Are there any long threaded ACME nuts with good tensile strength or other threaded fittings I could adapt to?

http://www.mcmaster.com/#acme-threaded-rods/=12c4xh6
tradmanclimbs

Ice climber
Pomfert VT
May 9, 2016 - 02:17pm PT
XDrill right next to the 3/8th in bolt w/ 1/2" bit. so close that you touch the side of the old bolt just barely. Hog it out, tap with hammer, yank out the old crapola. Hogg out a bit more and then place counter sunk 10mm glue in.
randy88fj62

Trad climber
LA, CA
May 9, 2016 - 03:15pm PT
The bolts at my disposal are not glue ins.
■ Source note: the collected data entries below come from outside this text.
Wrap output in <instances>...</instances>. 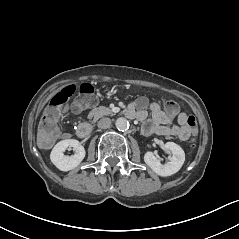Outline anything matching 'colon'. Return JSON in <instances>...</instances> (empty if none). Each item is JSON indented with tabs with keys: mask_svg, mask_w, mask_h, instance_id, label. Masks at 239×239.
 <instances>
[{
	"mask_svg": "<svg viewBox=\"0 0 239 239\" xmlns=\"http://www.w3.org/2000/svg\"><path fill=\"white\" fill-rule=\"evenodd\" d=\"M76 91H78V96L74 103L76 111H81L95 103L94 89L90 84L83 83L78 89L75 85H69L61 89L50 99L40 121L39 139L43 145H48L52 141L57 132L59 117L70 97L74 95ZM165 111L168 115L175 116L179 112L178 103L173 100H168L165 103ZM187 125L194 135L197 130V123L194 116H188ZM191 146H194V139L191 140Z\"/></svg>",
	"mask_w": 239,
	"mask_h": 239,
	"instance_id": "1",
	"label": "colon"
}]
</instances>
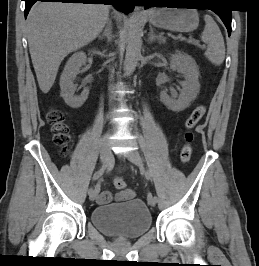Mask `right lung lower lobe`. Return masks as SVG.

My goal is to forcefully pull out the bolts.

The access fund website recommends modifying a C clamp which is an option I am considering.
mike m

Trad climber
black hills
May 10, 2016 - 10:22am PT
This is of great interest and I think it is the best thing to preserve bolted routes in their original holes.
overwatch

climber
Arizona
May 10, 2016 - 11:06am PT
I read somewhere probably on this forum about magnets that are so strong you have to have a special license to handle them? Like so strong that if you get your hand between the magnet and metal say goodbye to your hand?

I don't know about the license thing that may be bullshit
BruceHildenbrand

Social climber
Mountain View/Boulder
May 10, 2016 - 12:04pm PT
The access fund website recommends modifying a C clamp which is an option I am considering.

Actually, this is a two part process for removing 3/8" wedge bolts. First, you use an adapter with your power drill to spin the wedge bolt in the hole which effectively destroys the cone. Next, you hook up some sort of puller either something hydraulic or the C clamp thing to pull the stud out.

This process works very well for wedge bolts. There is a low weight, hydraulic puller which you can buy for $150 to do the pulling. That information should be available on the AF website of you can E-mail 'greggonator' here on SuperTopo.
G_Gnome

Trad climber
Cali
May 10, 2016 - 12:25pm PT
Great work but now someone needs to figure out how to remove Petzl long life bolts!
Chossboss

Trad climber
The GNAR
May 10, 2016 - 01:42pm PT
Why would you ever need to pull a long life?

I thought those things were good for, like, eternity.
tolman_paul

Trad climber
Anchorage, AK
May 10, 2016 - 02:23pm PT
Great work but now someone needs to figure out how to remove Petzl long life bolts!

It should be fairly easy. Drill out the center expansion pin and then it should pull right out.